There may be nature trails not far from your home. (DFC)

Daily exposure to virtual nature reduces symptoms of anxiety in college students (Browning et al., Nature Scientific Reports, 23 Jan 2023). Can experiencing nature virtually through a VR device make up for loss of outdoor health for college students suffering depression, panic attacks and other sources of anxiety? In some cases, yes.

Abstract: Exposure to natural environments offers an array of mental health benefits. Virtual reality provides simulated experiences of being in nature when outdoor access is limited. Previous studies on virtual nature have focused mainly on single “doses” of virtual nature. The effects of repeated exposure remain poorly understood. Motivated by this gap, we studied the influence of a daily virtual nature intervention on symptoms of anxiety, depression, and an underlying cause of poor mental health: rumination. Forty college students (58% non-Hispanic White, median age = 19) were recruited from two U.S. universities and randomly assigned to the intervention or control group. Over several weeks, anxious arousal (panic) and anxious apprehension (worry) decreased with virtual nature exposure. Participants identifying as women, past VR users, experienced with the outdoors, and engaged with the beauty in nature benefited particularly strongly from virtual nature. Virtual nature did not help symptoms of anhedonic depression or rumination. Further research is necessary to distinguish when and for whom virtual nature interventions impact mental health outcomes.

The findings show that “people with limited physical capacity or who face social and mental barriers to accessing safe outdoor environments” can benefit from the next best thing: seeing the beauty of nature through a headset that makes them feel like they are out there.

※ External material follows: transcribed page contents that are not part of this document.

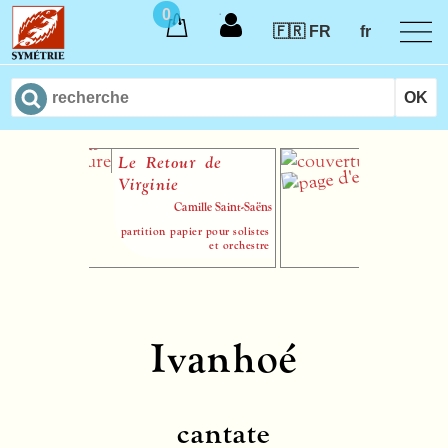
0
🇫🇷 FR
fr
Le Retour de
Symphonie e
Virginie
mineur
Camille Saint-Saëns
Vinc
partition papier pour solistes
partition p
et orchestre
Ivanhoé
cantate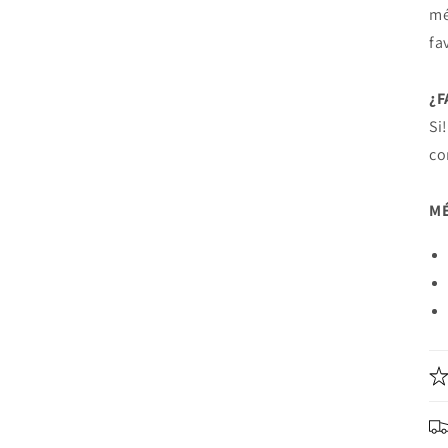
mé
fa
¿
Si
co
MÉ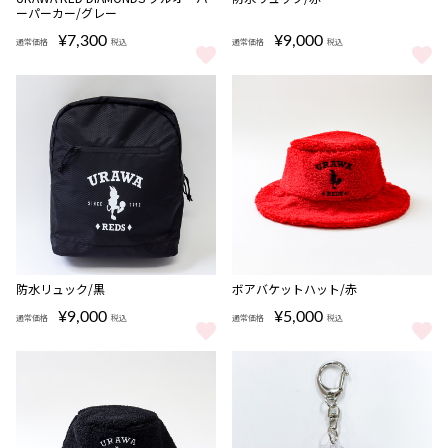
ーパーカー/グレー
¥7,300
¥9,000
通常価格
税込
通常価格
税込
URAWA RED DIAMONDS プルオーバーパーカー/グレー をもっと見
防水リュック/赤 をもっと見る
防水リュック/黒
ボアバケットハット/赤
¥9,000
¥5,000
通常価格
税込
通常価格
税込
防水リュック/黒 をもっと見る
ボアバケットハット/赤 をもっと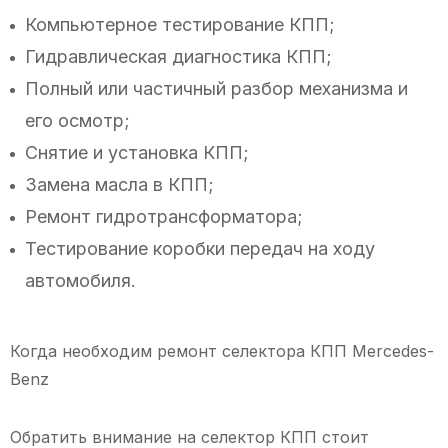
Компьютерное тестирование КПП;
Гидравлическая диагностика КПП;
Полный или частичный разбор механизма и
его осмотр;
Снятие и установка КПП;
Замена масла в КПП;
Ремонт гидротрансформатора;
Тестирование коробки передач на ходу
автомобиля.
Когда необходим ремонт селектора КПП Mercedes-
Benz
Обратить внимание на селектор КПП стоит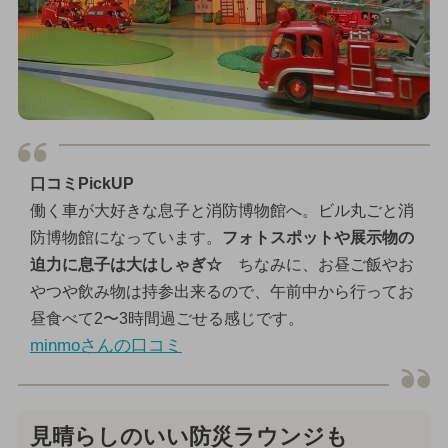
口コミPickUP
働く車が大好きな息子と消防博物館へ。ビル丸ごと消
防博物館になっています。
フォトスポットや展示物の
迫力に息子は大はしゃぎ☆
ちなみに、お昼ご飯やお
やつや飲み物は持参出来るので、午前中から行ってお
昼食べて2〜3時間過ごせる感じです。
minmoさんの口コミ
見晴らしのいい防災ラウンジも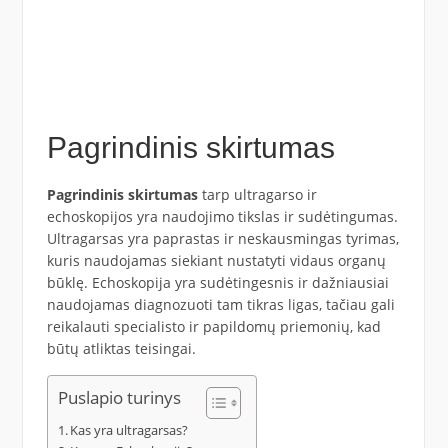
Pagrindinis skirtumas
Pagrindinis skirtumas
tarp ultragarso ir
echoskopijos yra naudojimo tikslas ir sudėtingumas.
Ultragarsas yra paprastas ir neskausmingas tyrimas,
kuris naudojamas siekiant nustatyti vidaus organų
būklę. Echoskopija yra sudėtingesnis ir dažniausiai
naudojamas diagnozuoti tam tikras ligas, tačiau gali
reikalauti specialisto ir papildomų priemonių, kad
būtų atliktas teisingai.
Puslapio turinys
Kas yra ultragarsas?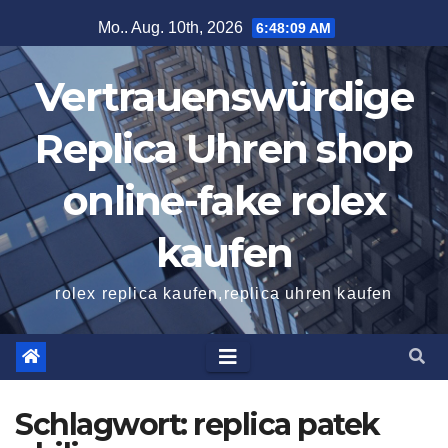
Zum
Mo.. Aug. 10th, 2026
6:48:10 AM
Inhalt
springen
Vertrauenswürdige
Replica Uhren shop
online-fake rolex
kaufen
rolex replica kaufen,replica uhren kaufen
Schlagwort:
replica patek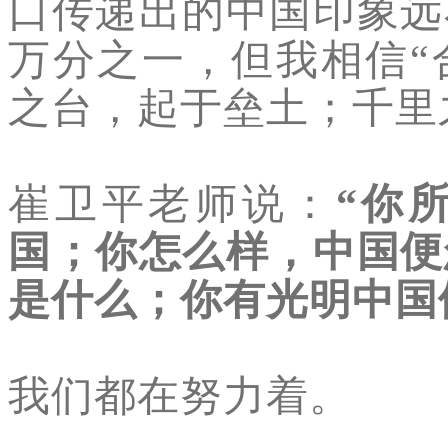
口传递出的中国印象远
万分之一，但我相信“
之台，起于垒土；千里
崔卫平老师说：
“你
国；你怎么样，中国便
是什么；你有光明中国
我们都在努力着。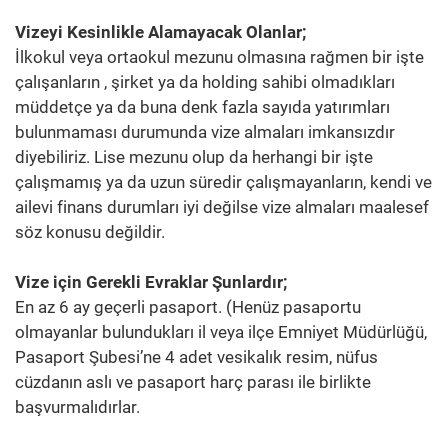
Vizeyi Kesinlikle Alamayacak Olanlar;
İlkokul veya ortaokul mezunu olmasına rağmen bir işte
çalışanların , şirket ya da holding sahibi olmadıkları
müddetçe ya da buna denk fazla sayıda yatırımları
bulunmaması durumunda vize almaları imkansızdır
diyebiliriz. Lise mezunu olup da herhangi bir işte
çalışmamış ya da uzun süredir çalışmayanların, kendi ve
ailevi finans durumları iyi değilse vize almaları maalesef
söz konusu değildir.
Vize için Gerekli Evraklar Şunlardır;
En az 6 ay geçerli pasaport. (Henüz pasaportu
olmayanlar bulundukları il veya ilçe Emniyet Müdürlüğü,
Pasaport Şubesi’ne 4 adet vesikalık resim, nüfus
cüzdanın aslı ve pasaport harç parası ile birlikte
başvurmalıdırlar.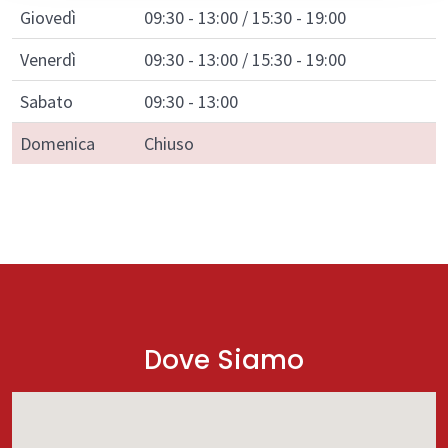
Giovedì
09:30 - 13:00 / 15:30 - 19:00
Venerdì
09:30 - 13:00 / 15:30 - 19:00
Sabato
09:30 - 13:00
Domenica
Chiuso
Dove Siamo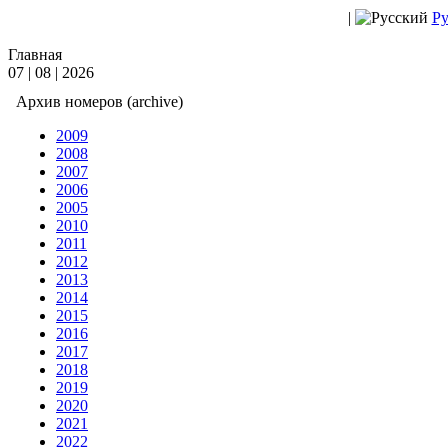
|
Ру
Главная
07 | 08 | 2026
Архив номеров (archive)
2009
2008
2007
2006
2005
2010
2011
2012
2013
2014
2015
2016
2017
2018
2019
2020
2021
2022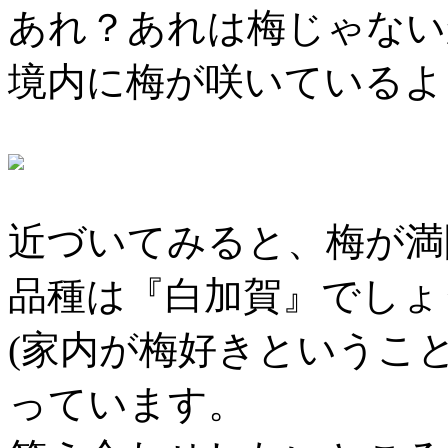
あれ？あれは梅じゃない
境内に梅が咲いているよ
近づいてみると、梅が満
品種は『白加賀』でしょ
(家内が梅好きというこ
っています。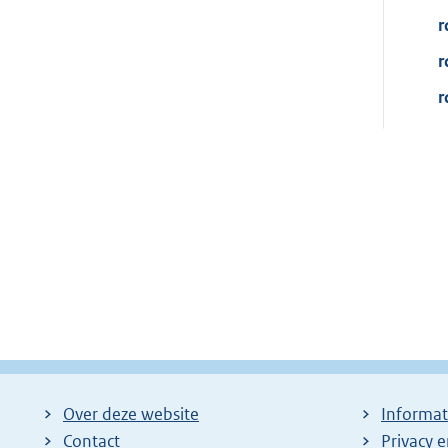
r
r
r
Over deze website
Informat
Contact
Privacy 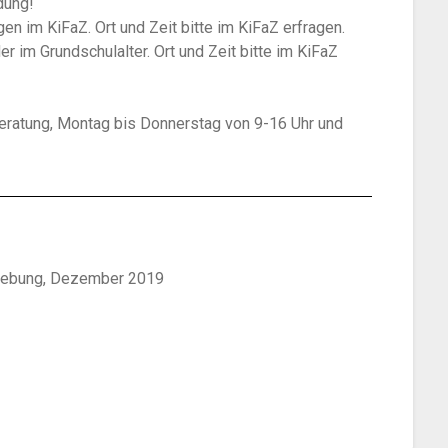
dung!
en im KiFaZ. Ort und Zeit bitte im KiFaZ erfragen.
r im Grundschulalter. Ort und Zeit bitte im KiFaZ
eratung, Montag bis Donnerstag von 9-16 Uhr und
mgebung, Dezember 2019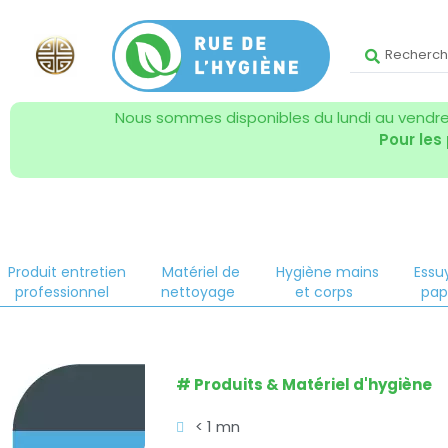
Nous sommes disponibles du lundi au vendred
Pour les
Produit entretien
Matériel de
Hygiène mains
Essu
professionnel
nettoyage
et corps
pap
#
Produits & Matériel d'hygiène
< 1 mn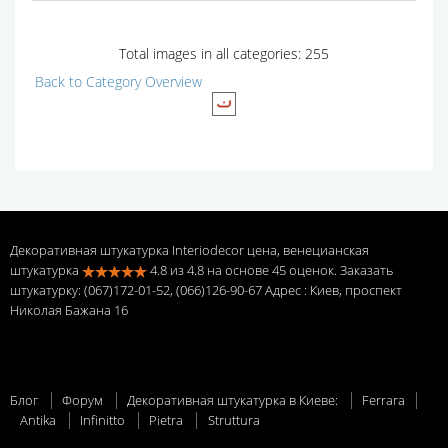
Total images in all categories: 255
Back to Category Overview
Декоративная штукатурка Interiodecor цена, венецианская
штукатурка
4.8
из
4.8
на основе
45
оценок. Заказать
штукатурку: (067)172-01-52, (066)126-90-67 Адрес
: Киев, проспект
Николая Бажана 16
Блог
Форум
Декоративная штукатурка в Киеве:
Ferrara
Antika
Infinitto
Pietra
Struttura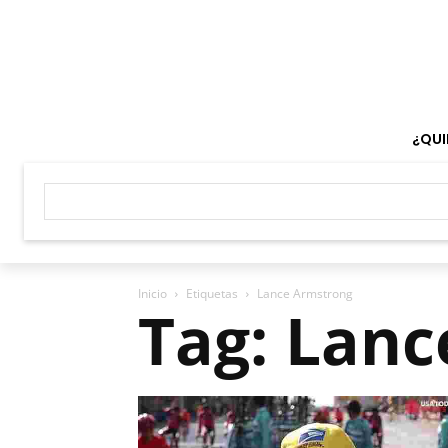
¿QUI
Inicio
Etiquetas
Lance Armstrong
Tag: Lan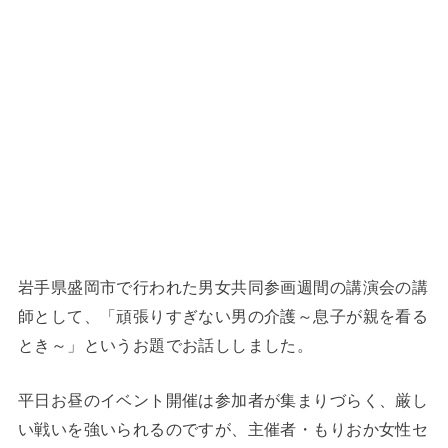
岩手県盛岡市で行われた男女共同参画週間の講演会の講
師として、「頑張りすぎない男の介護～息子が親を看る
とき～」というお題でお話ししました。
平日お昼のイベント開催は参加者が集まりづらく、厳し
い戦いを強いられるのですが、主催者・もりおか女性セ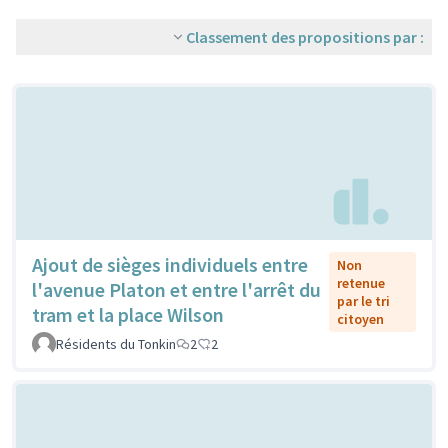
Classement des propositions par :
Ajout de sièges individuels entre
Non
retenue
l'avenue Platon et entre l'arrêt du
par le tri
tram et la place Wilson
citoyen
Résidents du Tonkin
2
2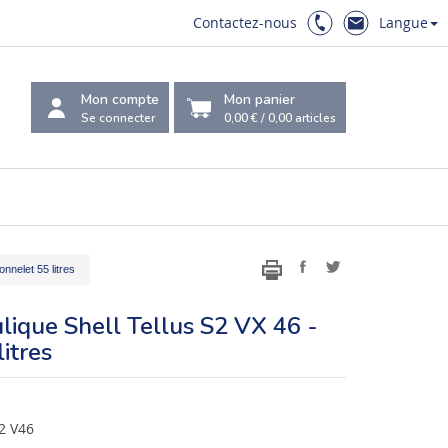
Contactez-nous
Langue
Mon compte
Mon panier
Se connecter
0,00 €
/
0,00
articles
onnelet 55 litres
lique Shell Tellus S2 VX 46 -
itres
S2 V46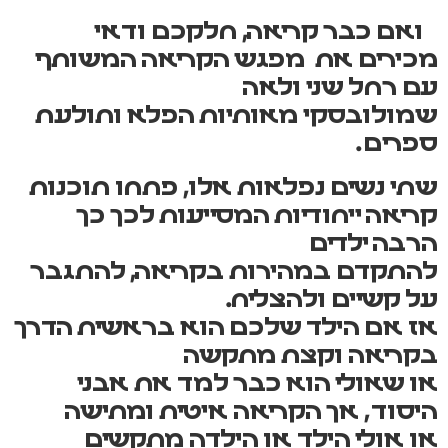
ואם כבר קריאה, חלקכם ודאי
מכירים את מפגש הקריאה המשותף
עם רחל שני ולאה
שמולובסקי
מאותיות הפלא ותולעת
ספרים
.
שתי נשים נפלאות אלו, פתחו תוכנות
קריאה ייחודיות המסייעות לכך כך
הרבה ילדים
להתקדם במהירות בקריאה, להתגבר
על קשיים ולהצליח.
אז אם הילד שלכם הוא בראשית הדרך
בקריאה וקצת מתקשה
או שאולי הוא כבר למד את אבני
היסוד, אך הקריאה איטית ומתישה
או אולי הילד או הילדה מתקשים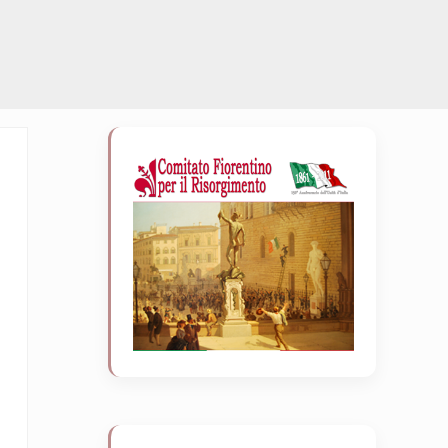
Sidebar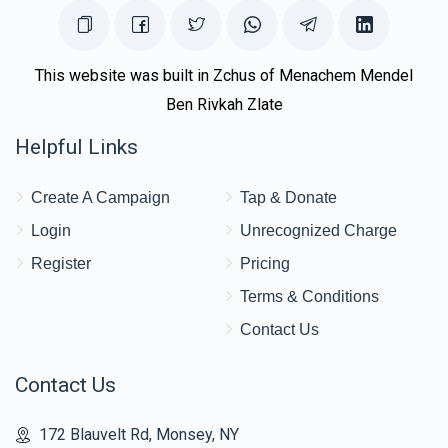
This website was built in Zchus of Menachem Mendel
Ben Rivkah Zlate
Helpful Links
Create A Campaign
Tap & Donate
Login
Unrecognized Charge
Register
Pricing
Terms & Conditions
Contact Us
Contact Us
172 Blauvelt Rd, Monsey, NY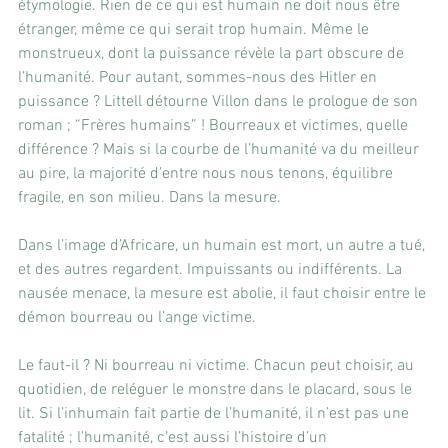
étymologie. Rien de ce qui est humain ne doit nous être 
étranger, même ce qui serait trop humain. Même le 
monstrueux, dont la puissance révèle la part obscure de 
l’humanité. Pour autant, sommes-nous des Hitler en 
puissance ? Littell détourne Villon dans le prologue de son 
roman ; “Frères humains” ! Bourreaux et victimes, quelle 
différence ? Mais si la courbe de l’humanité va du meilleur 
au pire, la majorité d’entre nous nous tenons, équilibre 
fragile, en son milieu. Dans la mesure.
Dans l’image d’Africare, un humain est mort, un autre a tué, 
et des autres regardent. Impuissants ou indifférents. La 
nausée menace, la mesure est abolie, il faut choisir entre le 
démon bourreau ou l’ange victime.
Le faut-il ? Ni bourreau ni victime. Chacun peut choisir, au 
quotidien, de reléguer le monstre dans le placard, sous le 
lit. Si l’inhumain fait partie de l’humanité, il n’est pas une 
fatalité ; l’humanité, c’est aussi l’histoire d’un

The findings of this study reinforce a growing body of literature that finds virtual nature is an effective, safe, and acceptable intervention for mental health promotion. While actual outdoor nature is likely to have stronger effects than virtual nature, virtual nature can produce an array of beneficial effects. These extend beyond physiological, affective, and cognitive restoration to social, ecological, and “transcendent” (altered state of consciousness, or revelations where the self and environment are perceived anew) restoration. Virtual nature should be offered to populations who do not have safe access to outdoor settings due to psychological, physical, residential, or other barriers. In particular, virtual nature could be recommended to clinical populations and people living and working in isolated and confined environments (i.e., polar regions, submarines, cargo ships, and outer space)

It’s not as good as really being outdoors in a beautiful setting, but some of the benefits can be made available this way.

What people do you know who could benefit from some virtual nature? Shut-ins, prisoners, hospital patients, or even healthy people who have to remain inside during bad weather should try this. If you can get outside, make it part of your daily routine. Do your own experiment and see if it improves your mental and physical health.

Here is a subject that creationists and evolutionists could agree on, but for different reasons. Evolutionists might say that we evolved outdoors, and being cooped up inside is contrary to our nature. Creationists, by contrast, will reason that God put our first parents in a garden with access to all the trees and animals He made, and said it was “very good.” I prefer the latter explanation, because it promotes gratitude, which is also healthy (24 Nov 2022, 22 Nov 2012).

For the ultimate in outdoor vitality, consider backpacking in the mountains, staying for days in the great outdoors where the majesty of God’s creation surrounds you. (DFC, Creation Safaris).